=== Section Start ===
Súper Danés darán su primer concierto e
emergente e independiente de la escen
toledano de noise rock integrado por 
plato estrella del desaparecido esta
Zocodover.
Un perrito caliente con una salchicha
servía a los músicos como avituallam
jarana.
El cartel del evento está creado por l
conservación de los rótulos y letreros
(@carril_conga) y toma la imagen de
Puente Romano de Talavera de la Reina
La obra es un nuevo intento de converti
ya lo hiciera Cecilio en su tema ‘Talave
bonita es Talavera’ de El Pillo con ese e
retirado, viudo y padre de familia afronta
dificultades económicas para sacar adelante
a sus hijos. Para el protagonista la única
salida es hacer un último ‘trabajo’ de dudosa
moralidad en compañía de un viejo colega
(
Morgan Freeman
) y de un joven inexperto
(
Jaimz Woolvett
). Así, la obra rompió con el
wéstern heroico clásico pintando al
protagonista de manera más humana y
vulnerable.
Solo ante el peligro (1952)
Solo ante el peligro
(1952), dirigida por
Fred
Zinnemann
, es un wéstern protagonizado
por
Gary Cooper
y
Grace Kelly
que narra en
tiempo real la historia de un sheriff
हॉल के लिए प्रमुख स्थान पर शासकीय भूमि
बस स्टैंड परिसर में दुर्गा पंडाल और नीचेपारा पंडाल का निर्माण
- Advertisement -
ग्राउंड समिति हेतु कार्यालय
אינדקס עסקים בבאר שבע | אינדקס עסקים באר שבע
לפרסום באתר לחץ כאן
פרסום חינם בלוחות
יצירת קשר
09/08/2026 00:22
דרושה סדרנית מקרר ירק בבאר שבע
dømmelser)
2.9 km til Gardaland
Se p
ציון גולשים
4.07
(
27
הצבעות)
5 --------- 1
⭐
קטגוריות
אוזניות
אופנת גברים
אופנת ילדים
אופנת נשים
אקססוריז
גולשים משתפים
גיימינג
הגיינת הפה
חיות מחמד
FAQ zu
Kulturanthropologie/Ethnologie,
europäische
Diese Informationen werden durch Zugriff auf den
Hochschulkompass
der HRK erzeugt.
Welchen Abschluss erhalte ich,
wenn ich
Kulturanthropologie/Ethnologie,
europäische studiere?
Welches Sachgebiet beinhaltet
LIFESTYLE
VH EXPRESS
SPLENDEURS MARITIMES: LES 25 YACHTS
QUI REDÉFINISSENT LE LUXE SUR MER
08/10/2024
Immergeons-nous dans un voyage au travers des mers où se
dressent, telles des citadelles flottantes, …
=== Section End ===
=== Section Start ===
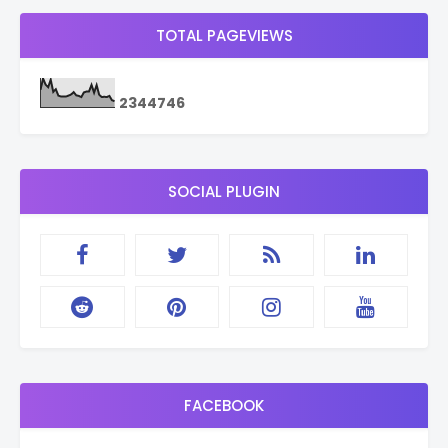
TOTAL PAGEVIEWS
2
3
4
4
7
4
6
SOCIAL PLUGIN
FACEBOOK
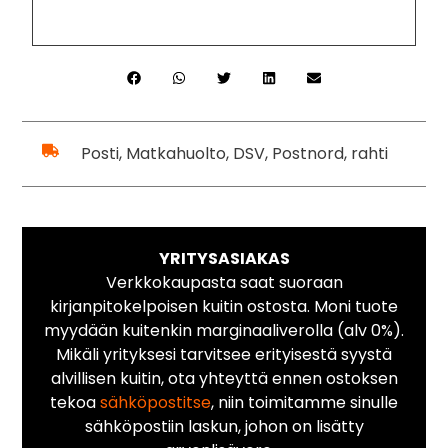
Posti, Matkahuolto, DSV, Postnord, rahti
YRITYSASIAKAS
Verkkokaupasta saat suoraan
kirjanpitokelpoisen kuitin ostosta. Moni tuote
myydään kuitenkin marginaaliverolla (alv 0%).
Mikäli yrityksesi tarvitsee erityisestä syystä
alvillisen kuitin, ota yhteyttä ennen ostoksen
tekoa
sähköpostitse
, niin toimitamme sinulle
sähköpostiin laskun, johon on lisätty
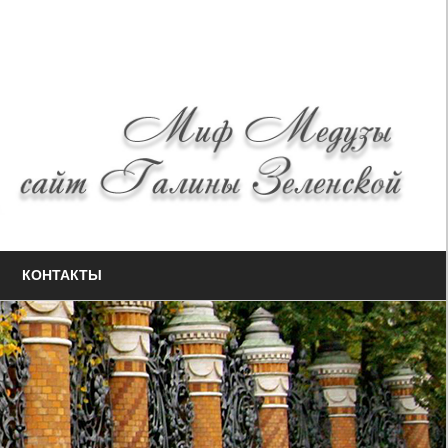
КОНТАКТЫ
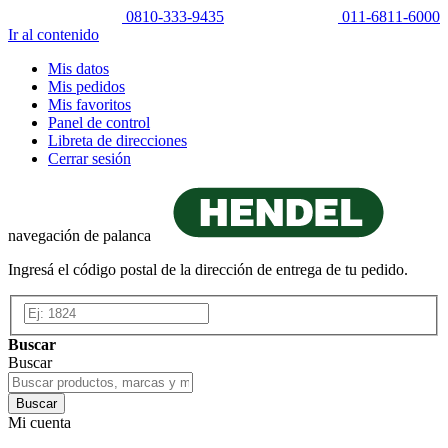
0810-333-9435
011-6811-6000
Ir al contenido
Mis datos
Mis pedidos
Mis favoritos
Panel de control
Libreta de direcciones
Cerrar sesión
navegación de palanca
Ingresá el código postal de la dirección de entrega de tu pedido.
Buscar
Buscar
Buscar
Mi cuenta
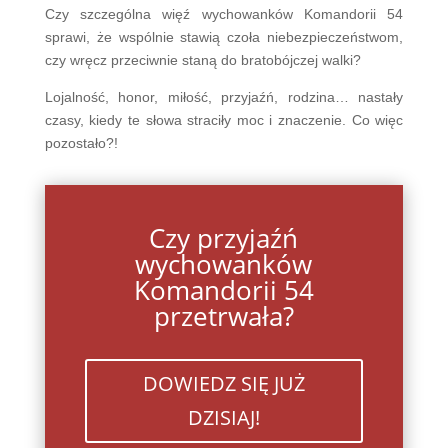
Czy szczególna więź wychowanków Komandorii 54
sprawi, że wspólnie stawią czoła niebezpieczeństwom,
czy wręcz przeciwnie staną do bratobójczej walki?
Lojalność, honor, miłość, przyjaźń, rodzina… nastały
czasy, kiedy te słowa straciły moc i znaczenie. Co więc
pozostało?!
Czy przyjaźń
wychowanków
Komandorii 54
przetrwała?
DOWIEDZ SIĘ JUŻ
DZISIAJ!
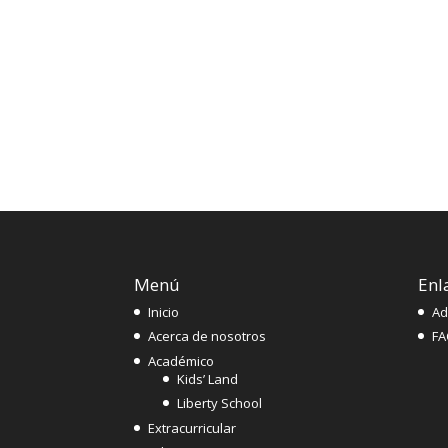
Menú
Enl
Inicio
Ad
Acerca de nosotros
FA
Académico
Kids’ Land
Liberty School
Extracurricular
=== Section End ===
- _TASK PROMPT_:
Show me each line of the listing above with "בבאר" in it.

- _SOLUTION TO THIS EXERCISE_:
אינדקס עסקים בבאר שבע | אינדקס עסקים באר שבע
דרושה סדרנית מקרר ירק בבאר שבע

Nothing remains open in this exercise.